Chapter 13: Bayesian Inference

Bayesian inference is a principled framework for learning from data: instead of a single parameter estimate, we maintain a full probability distribution over hypotheses, updating it as evidence arrives. Every prior belief, every observation, and every prediction are part of a coherent calculus of uncertainty.

1. Bayes' Theorem as a Learning Rule

Let \(\theta\) be a parameter (e.g. the bias of a coin) and \(\mathcal{D} = \{x_1,\ldots,x_n\}\) be observed data. Bayes' theorem states:

\[ P(\theta \mid \mathcal{D}) = \frac{P(\mathcal{D} \mid \theta)\, P(\theta)}{P(\mathcal{D})} \]
P(θ|D)
Posterior
Updated belief about θ after seeing data
P(D|θ)
Likelihood
How probable is the data under parameter θ?
P(θ)
Prior
Initial belief about θ before any data
P(D)
Evidence
Normalising constant: ∫ P(D|θ)P(θ) dθ

The evidence \(P(\mathcal{D})\) is typically intractable for continuous \(\theta\) — this is why approximations like MCMC and variational inference are needed. For conjugate priors, the normaliser cancels analytically.

2. Conjugate Priors

A prior \(P(\theta)\) is conjugate to a likelihood \(P(\mathcal{D}|\theta)\) if the posterior is in the same distributional family as the prior.

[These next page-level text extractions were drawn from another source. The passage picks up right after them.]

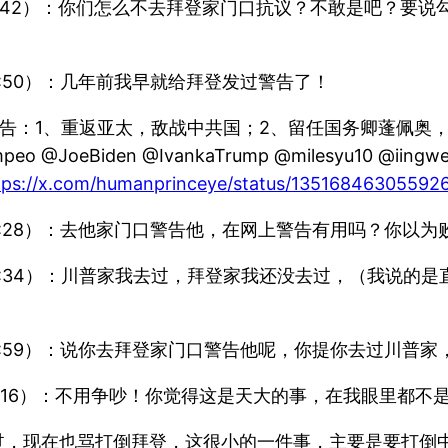
（May 4, 11:42）：你们怎么不去拜登家门口抗议？不敢
 4, 13:50）：几年前我早就给拜登发过警告了！
告：1、重返亚太，敌战中共国；2、留任国务卿蓬佩奥
Biden @IvankaTrump @milesyu10 @iingwen @
tps://x.com/humanprinceye/status/13516846305592
May 4, 15:28）：去他家门口警告他，在网上警告有用吗
（May 4, 15:34）：川普家我去过，拜登家我还没去过，
（May 4, 16:59）：说你去拜登家门口警告他呢，你提你
ay 4, 17:16）：不用争吵！你觉得这是天大的事，在我眼里都不
过，现在也骂打倒拜登，这很小的一件事，主要是要打倒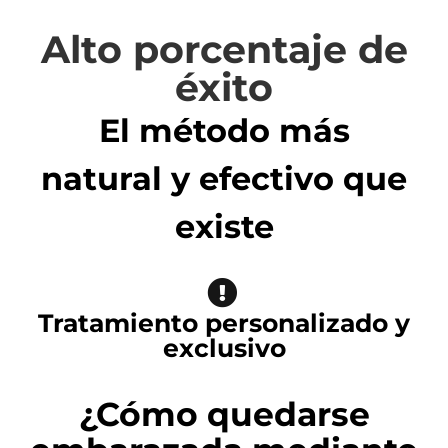
Alto porcentaje de
éxito
El método más
natural y efectivo que
existe
Tratamiento personalizado y
exclusivo
¿Cómo quedarse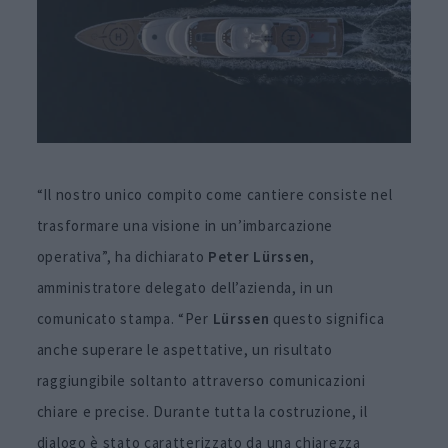
“Il nostro unico compito come cantiere consiste nel
trasformare una visione in un’imbarcazione
operativa”, ha dichiarato
Peter
Lürssen
,
amministratore delegato dell’azienda, in un
comunicato stampa. “Per
Lürssen
questo significa
anche superare le aspettative, un risultato
raggiungibile soltanto attraverso comunicazioni
chiare e precise. Durante tutta la costruzione, il
dialogo è stato caratterizzato da una chiarezza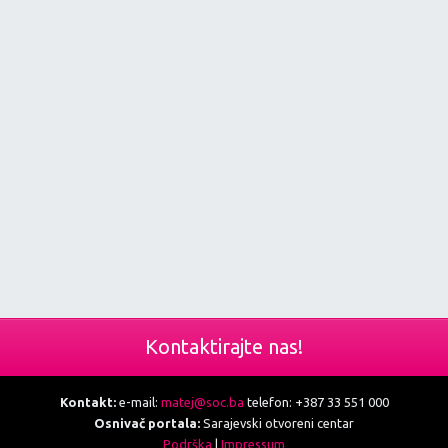
Kontaktirajte nas!
Kontakt:
e-mail:
matej@soc.ba
telefon: +387 33 551 000
Osnivač portala:
Sarajevski otvoreni centar
Podrška
|
Impressum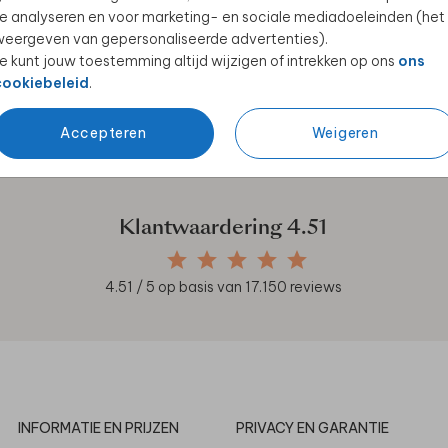
e analyseren en voor marketing- en sociale mediadoeleinden (het
eergeven van gepersonaliseerde advertenties).
e kunt jouw toestemming altijd wijzigen of intrekken op ons
ons
cookiebeleid
.
en unieke samenwerkingen!
Accepteren
Weigeren
Klantwaardering
4.51
4.51
/ 5 op basis van
17.150
reviews
INFORMATIE EN PRIJZEN
PRIVACY EN GARANTIE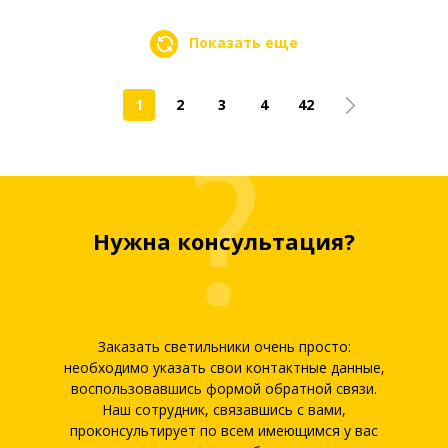
Показать еще
1
2
3
4
42
Нужна консультация?
Заказать светильники очень просто:
необходимо указать свои контактные данные,
воспользовавшись формой обратной связи.
Наш сотрудник, связавшись с вами,
проконсультирует по всем имеющимся у вас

Conjugacy makes Bayesian updating a simple parameter update.

2.1 Beta-Bernoulli (Coin Flipping)

For coin flips \(x_i \in \{0,1\}\) with unknown bias \(p\), the likelihood of \(h\) heads in \(n\) flips is:

\[ P(\mathcal{D} \mid p) = p^h (1-p)^{n-h} \]

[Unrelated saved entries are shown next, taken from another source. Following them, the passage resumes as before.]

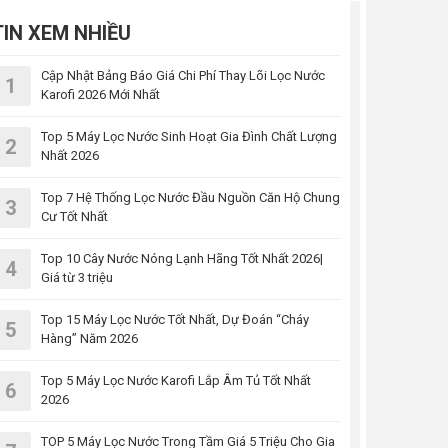
TIN XEM NHIỀU
Cập Nhật Bảng Báo Giá Chi Phí Thay Lõi Lọc Nước
1
Karofi 2026 Mới Nhất
Top 5 Máy Lọc Nước Sinh Hoạt Gia Đình Chất Lượng
2
Nhất 2026
Top 7 Hệ Thống Lọc Nước Đầu Nguồn Căn Hộ Chung
3
Cư Tốt Nhất
Top 10 Cây Nước Nóng Lạnh Hãng Tốt Nhất 2026|
4
Giá từ 3 triệu
Top 15 Máy Lọc Nước Tốt Nhất, Dự Đoán “Cháy
5
Hàng” Năm 2026
Top 5 Máy Lọc Nước Karofi Lắp Âm Tủ Tốt Nhất
6
2026
TOP 5 Máy Lọc Nước Trong Tầm Giá 5 Triệu Cho Gia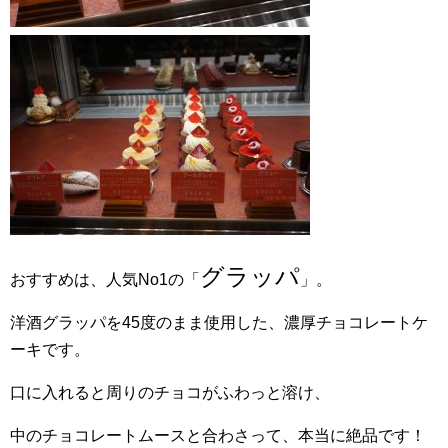
グラッパ
おすすめは、人気No1の「
」。
洋酒グラッパを45度のまま使用した、濃厚チョコレートケ
ーキです。
口に入れると周りのチョコがふわっと溶け、
中のチョコレートムースと合わさって、本当に絶品です！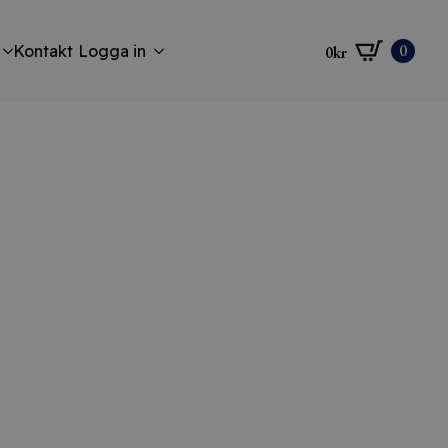
0
Kontakt
Logga in
0
kr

Choose a Beta prior: \(P(p) = \mathrm{Beta}(\alpha_0, \beta_0) \propto p^{\alpha_0-1}(1-p)^{\beta_0-1}\). Then:

\[ P(p \mid \mathcal{D}) \propto p^h (1-p)^{n-h} \cdot p^{\alpha_0-1}(1-p)^{\beta_0-1} = p^{(\alpha_0+h)-1}(1-p)^{(\beta_0+n-h)-1} \]\[ \Rightarrow \quad P(p \mid \mathcal{D}) = \mathrm{Beta}(\alpha_0 + h,\; \beta_0 + (n-h)) \]

The hyper-parameters \(\alpha_0, \beta_0\) act as pseudo-counts: \(\alpha_0\) is like having seen \(\alpha_0-1\) extra heads before any real data. The posterior mean is \(\hat{p} = \frac{\alpha_0+h}{\alpha_0+\beta_0+n}\), a weighted average between the prior mean \(\frac{\alpha_0}{\alpha_0+\beta_0}\) and the MLE \(\frac{h}{n}\).

2.2 Normal-Normal (Known Variance)

Suppose observations \(x_i \sim \mathcal{N}(\mu, \sigma^2)\) with known \(\sigma^2\), and prior \(\mu \sim \mathcal{N}(\mu_0, \tau_0^2)\). The likelihood for \(n\) observations is:

\[ \log P(\mathcal{D} \mid \mu) = -\frac{n}{2\sigma^2}\left(\bar{x} - \mu\right)^2 + \text{const} \]

Adding the log-prior \(-\frac{1}{2\tau_0^2}(\mu-\mu_0)^2\) and completing the square in \(\mu\):

\[ \log P(\mu \mid \mathcal{D}) \propto -\frac{1}{2}\left(\frac{n}{\sigma^2} + \frac{1}{\tau_0^2}\right)\left(\mu - \mu_n\right)^2 \]\[ \mu_n = \frac{\frac{n}{\sigma^2}\bar{x} + \frac{1}{\tau_0^2}\mu_0}{\frac{n}{\sigma^2} + \frac{1}{\tau_0^2}}, \qquad \frac{1}{\tau_n^2} = \frac{n}{\sigma^2} + \frac{1}{\tau_0^2} \]

So the posterior is \(\mu \mid \mathcal{D} \sim \mathcal{N}(\mu_n, \tau_n^2)\). The posterior mean \(\mu_n\) is a precision-weighted average of the prior mean and the MLE \(\bar{x}\). As \(n \to \infty\), the data dominates and \(\mu_n \to \bar{x}\).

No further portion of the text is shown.